Feeling slightly panicked, she ran down the stairs and into the kitchen, halting abruptly on the threshold. Birdie, fully dressed and adorned with makeup and jewelry, sat at the table taking tiny bites of scrambled eggs from her plate. Georgia, in jeans shorts full of patches and a tie-dyed T-shirt—both looking as if they’d barely survived the seventies—had her hair pulled back in a ponytail. She stood at the stove flipping pancakes, wearing no makeup and looking no less beautiful.
“You’re here early,” Maisy muttered as she stumbled toward the coffeepot.
Georgia kept her focus on the pan in front of her. “Yeah, well, you stayed so late at the hospital that I figured I’d get Birdie out of bed and breakfast started before you got up.”
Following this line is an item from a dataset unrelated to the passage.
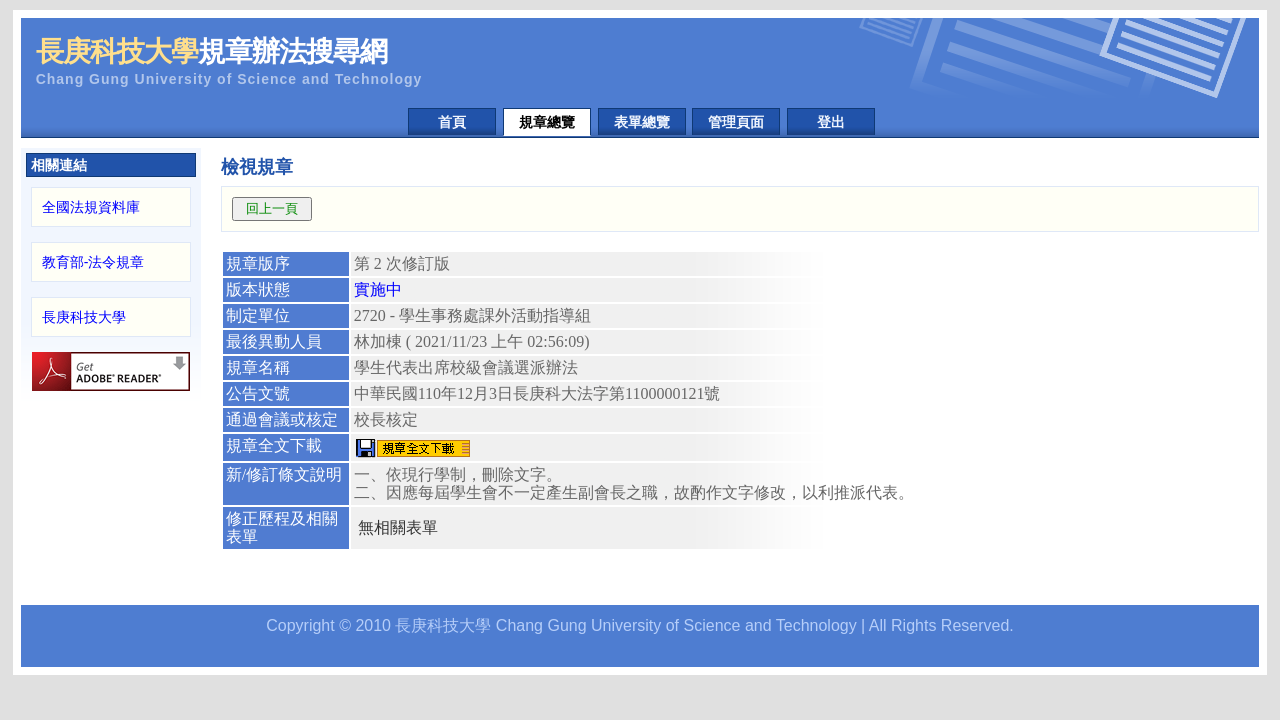 The image size is (1280, 720). What do you see at coordinates (452, 122) in the screenshot?
I see `首頁` at bounding box center [452, 122].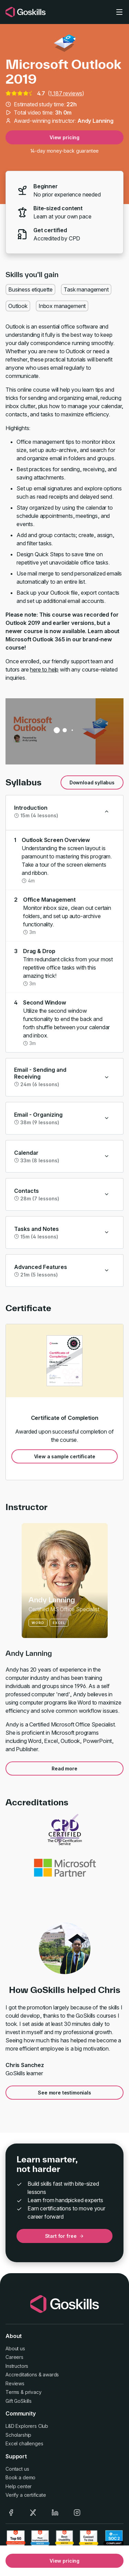 The image size is (129, 2576). I want to click on See more testimonials, so click(64, 2093).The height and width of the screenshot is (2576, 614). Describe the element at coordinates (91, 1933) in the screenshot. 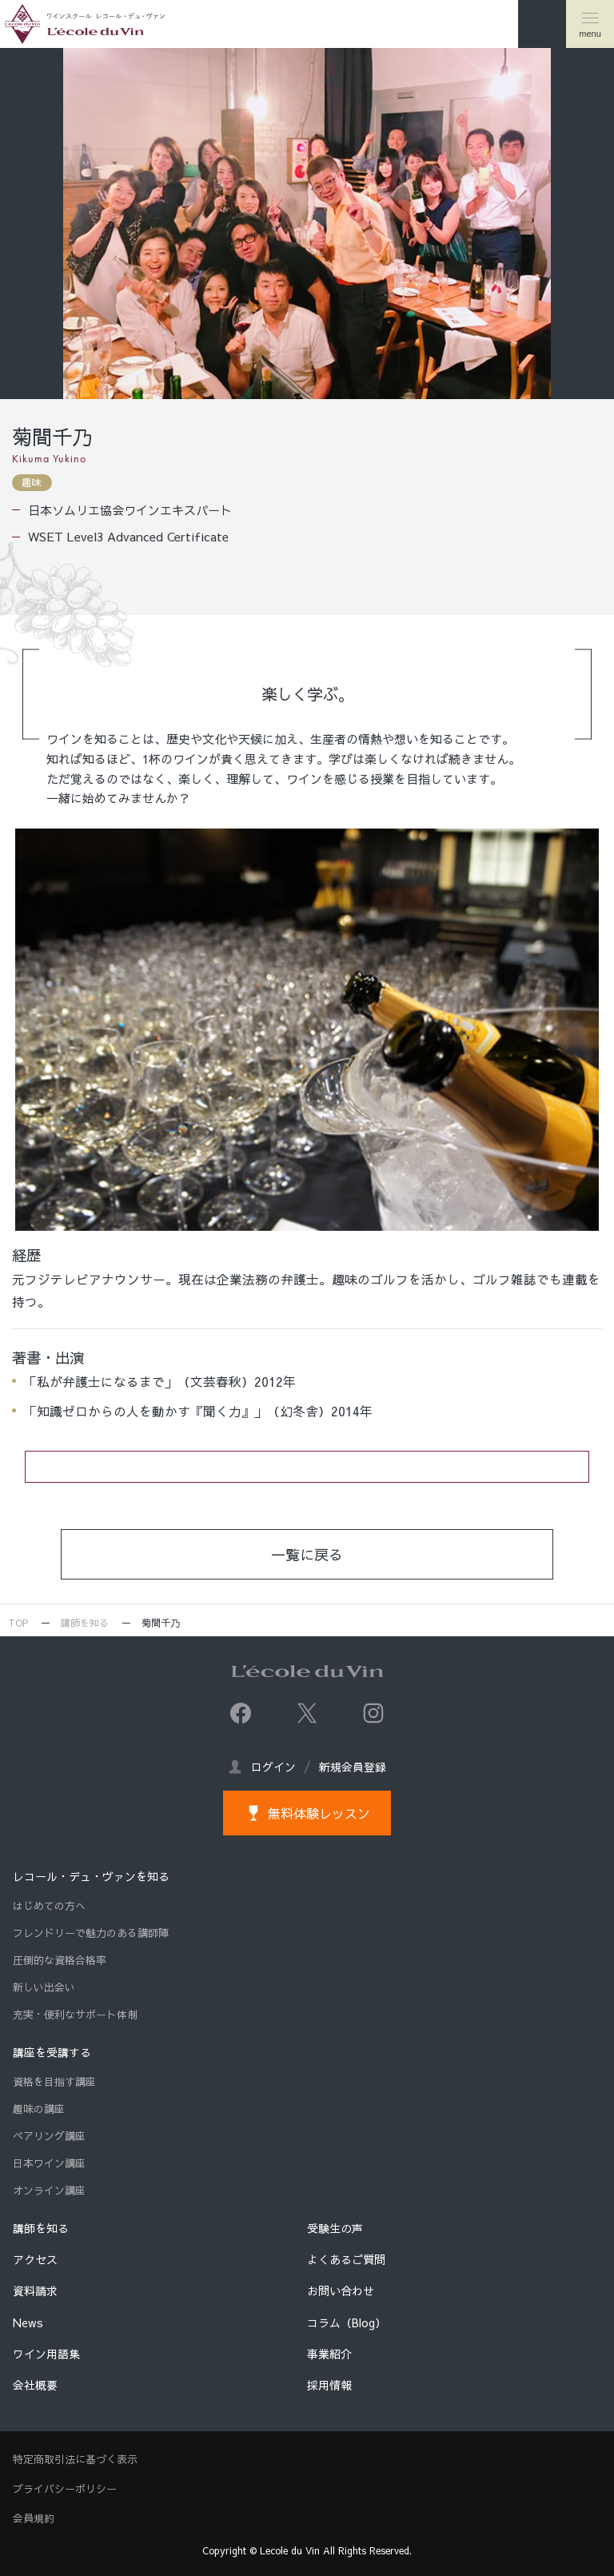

Maisy was silent as she poured her mug to the brim, then took a sip, needing fortification if she had to speak with her sister. She recognized the mug, with its chip near the top and the letter “M” formed from the outlines of three mermaids. Its twin, except with the letter “G,” sat on the counter next to the coffeemaker, half-full of cold coffee. Maisy hadn’t seen the mugs in years and figured Georgia had had to dig pretty far back in the cabinet to find them.
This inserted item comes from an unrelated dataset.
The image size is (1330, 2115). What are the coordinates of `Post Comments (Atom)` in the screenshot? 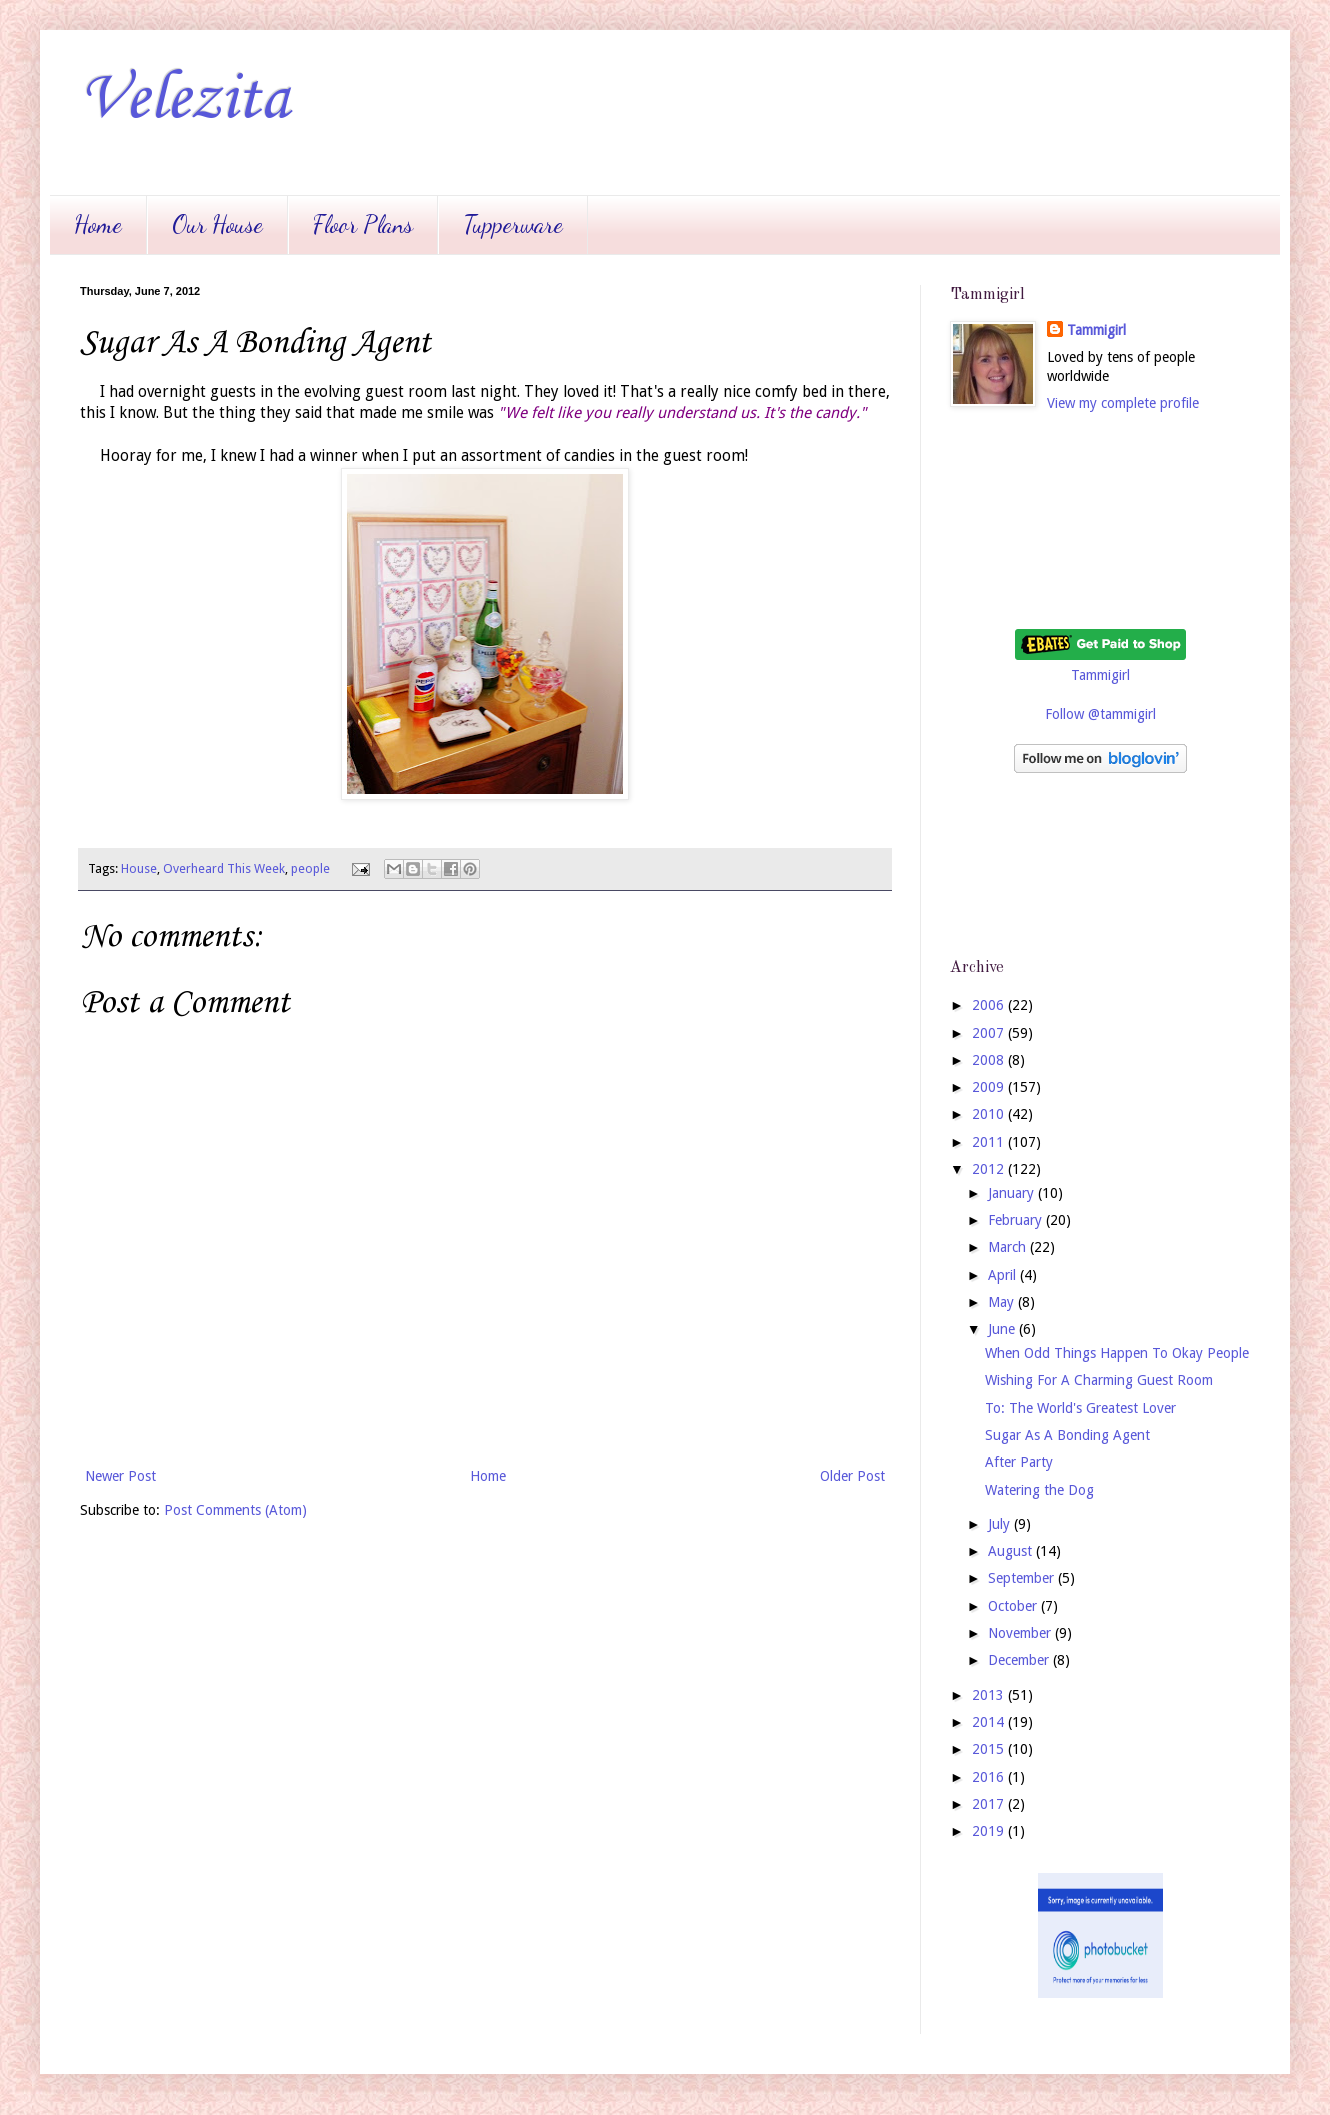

“Birdie usually takes her breakfast on a tray in bed,” she said ungraciously, eyeing their mother over the rim of her steaming cup.
Georgia’s gaze flickered over at her for a moment. “I didn’t ask. I just told her that I was making breakfast and to come down when she was ready.”
There was no hint of smugness, but Maisy felt annoyed all the same. As if taking care of Birdie were as easy as telling her the way it should be. As if after all these years Birdie wasn’t still playing favorites.
“How did she get dressed?”
Georgia slid a spatula under a pancake and carefully turned it over. “I imagine she did it herself.” She turned to face their mother for a moment, as if she actually expected her to say something. Focusing her attention on the stove again, she said, “I’m soaking her skirt from yesterday in the laundry room sink.”